Going from the top of the listing below to the line that holds "hecho de ladrillo", reproduce each line exactly; no pictures.

======== DATASET CONTENT ========

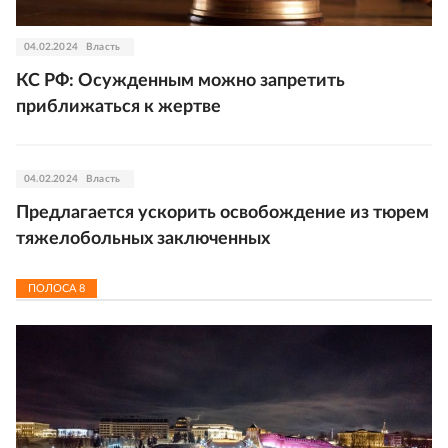
04.02.2024
Власть
КС РФ: Осужденным можно запретить
приближаться к жертве
04.02.2024
Власть
Предлагается ускорить освобождение из тюрем
тяжелобольных заключенных
ПОЛОСА
8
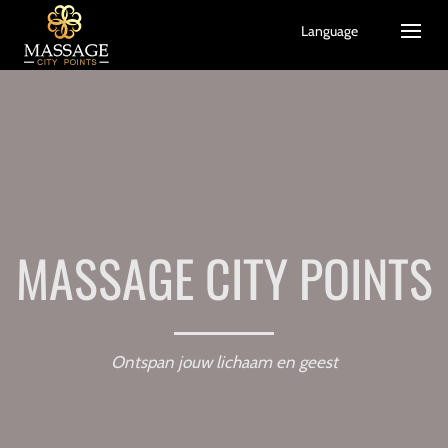
Language
MASSAGE CITY POINTS
Ontspan jouw lichaam en geest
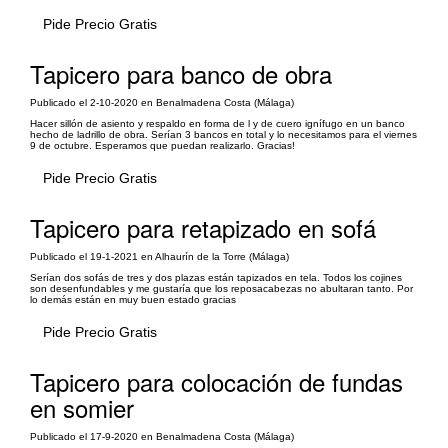
Pide Precio Gratis
Tapicero para banco de obra
Publicado el 2-10-2020 en Benalmadena Costa (Málaga)
Hacer sillón de asiento y respaldo en forma de l y de cuero ignífugo en un banco
hecho de ladrillo de obra. Serían 3 bancos en total y lo necesitamos para el viernes
9 de octubre. Esperamos que puedan realizarlo. Gracias!
Pide Precio Gratis
Tapicero para retapizado en sofá
Publicado el 19-1-2021 en Alhaurín de la Torre (Málaga)
Serían dos sofás de tres y dos plazas están tapizados en tela. Todos los cojines
son desenfundables y me gustaría que los reposacabezas no abultaran tanto. Por
lo demás están en muy buen estado gracias
Pide Precio Gratis
Tapicero para colocación de fundas
en somier
Publicado el 17-9-2020 en Benalmadena Costa (Málaga)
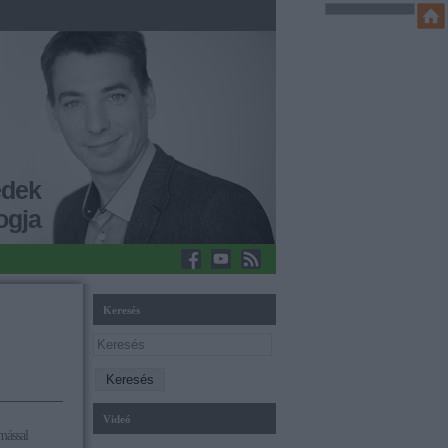
edek
ogja
Keresés
Videó
mással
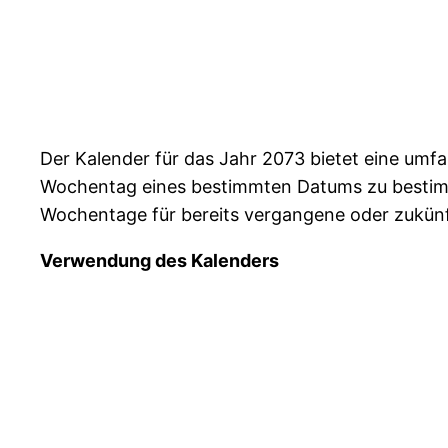
Der Kalender für das Jahr 2073 bietet eine umf
Wochentag eines bestimmten Datums zu bestimmen,
Wochentage für bereits vergangene oder zukünft
Verwendung des Kalenders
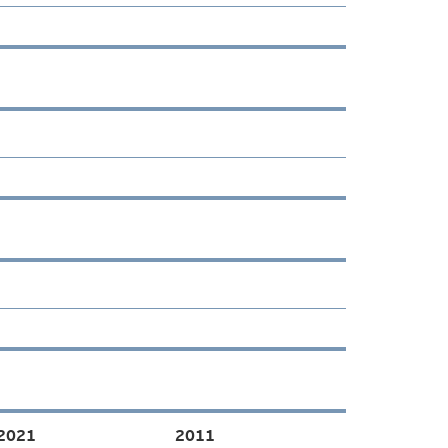
2021
2011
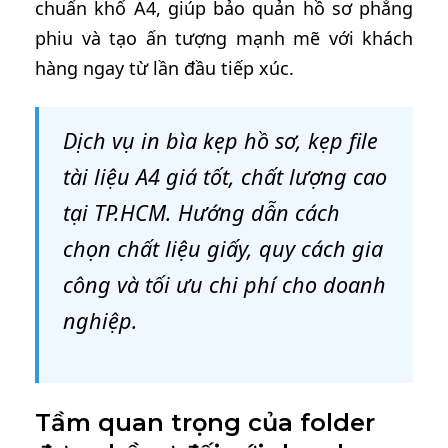
chuẩn khổ A4, giúp bảo quản hồ sơ phẳng
phiu và tạo ấn tượng mạnh mẽ với khách
hàng ngay từ lần đầu tiếp xúc.
Dịch vụ in bìa kẹp hồ sơ, kẹp file
tài liệu A4 giá tốt, chất lượng cao
tại TP.HCM. Hướng dẫn cách
chọn chất liệu giấy, quy cách gia
công và tối ưu chi phí cho doanh
nghiệp.
Tầm quan trọng của folder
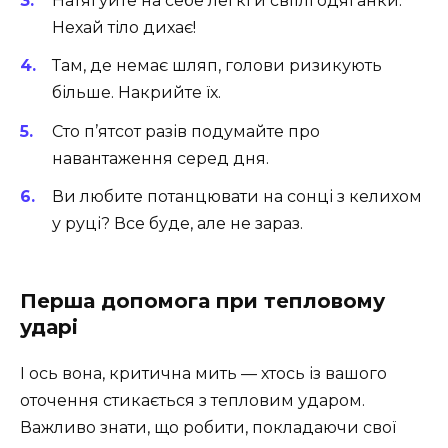
Натягуйте на себе легкі й світлі одяганки.
Нехай тіло дихає!
Там, де немає шляп, голови ризикують
більше. Накрийте їх.
Сто п’ятсот разів подумайте про
навантаження серед дня.
Ви любите потанцювати на сонці з келихом
у руці? Все буде, але не зараз.
Перша допомога при тепловому
ударі
І ось вона, критична мить — хтось із вашого
оточення стикається з тепловим ударом.
Важливо знати, що робити, покладаючи свої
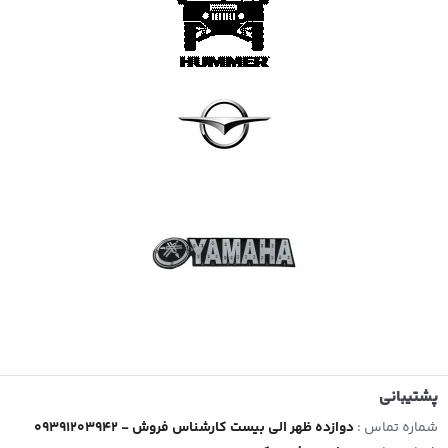
پشتیبانی
شماره تماس :
09391203942 - دوازده ظهر الی بیست کارشناس فروش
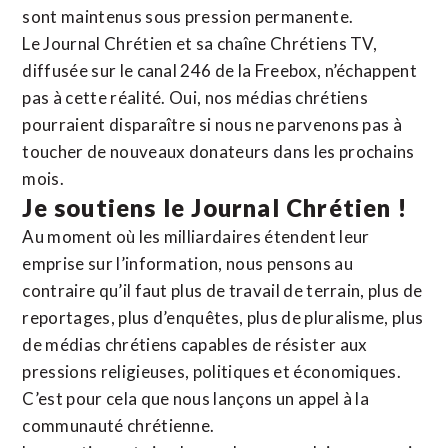
sont maintenus sous pression permanente.
Le Journal Chrétien et sa chaîne Chrétiens TV,
diffusée sur le canal 246 de la Freebox, n’échappent
pas à cette réalité. Oui, nos médias chrétiens
pourraient disparaître si nous ne parvenons pas à
toucher de nouveaux donateurs dans les prochains
mois.
Je soutiens le Journal Chrétien !
Au moment où les milliardaires étendent leur
emprise sur l’information, nous pensons au
contraire qu’il faut plus de travail de terrain, plus de
reportages, plus d’enquêtes, plus de pluralisme, plus
de médias chrétiens capables de résister aux
pressions religieuses, politiques et économiques.
C’est pour cela que nous lançons un appel à la
communauté chrétienne.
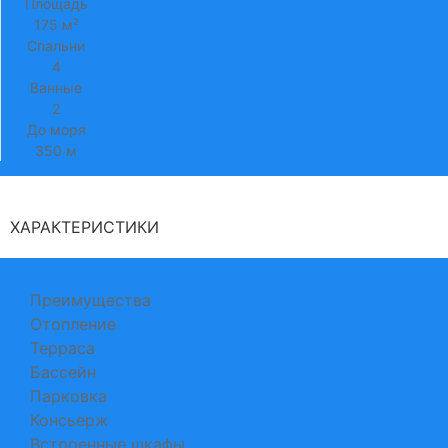
Площадь
175 м²
Спальни
4
Ванные
2
До моря
350 м
ХАРАКТЕРИСТИКИ
Преимущества
Отопление
Терраса
Бассейн
Парковка
Консьерж
Встроенные шкафы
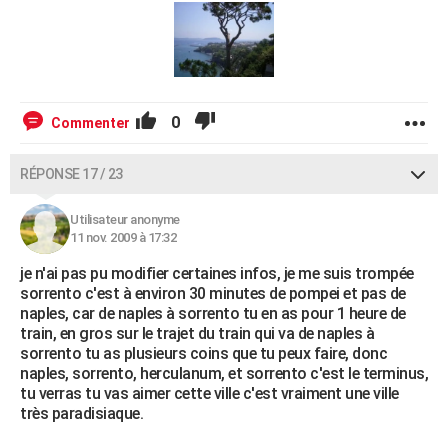
0
Commenter
RÉPONSE 17 / 23
Utilisateur anonyme
11 nov. 2009 à 17:32
je n'ai pas pu modifier certaines infos, je me suis trompée
sorrento c'est à environ 30 minutes de pompei et pas de
naples, car de naples à sorrento tu en as pour 1 heure de
train, en gros sur le trajet du train qui va de naples à
sorrento tu as plusieurs coins que tu peux faire, donc
naples, sorrento, herculanum, et sorrento c'est le terminus,
tu verras tu vas aimer cette ville c'est vraiment une ville
très paradisiaque.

========

__RESPONSE FOR THIS EXERCISE__.
04.02.2024
Власть
КС РФ: Осужденным можно запретить
приближаться к жертве
04.02.2024
Власть
Предлагается ускорить освобождение из тюрем
тяжелобольных заключенных
ПОЛОСА
8
Language
MASSAGE CITY POINTS
Ontspan jouw lichaam en geest
Pide Precio Gratis
Tapicero para banco de obra
Publicado el 2-10-2020 en Benalmadena Costa (Málaga)
Hacer sillón de asiento y respaldo en forma de l y de cuero ignífugo en un banco
hecho de ladrillo de obra. Serían 3 bancos en total y lo necesitamos para el viernes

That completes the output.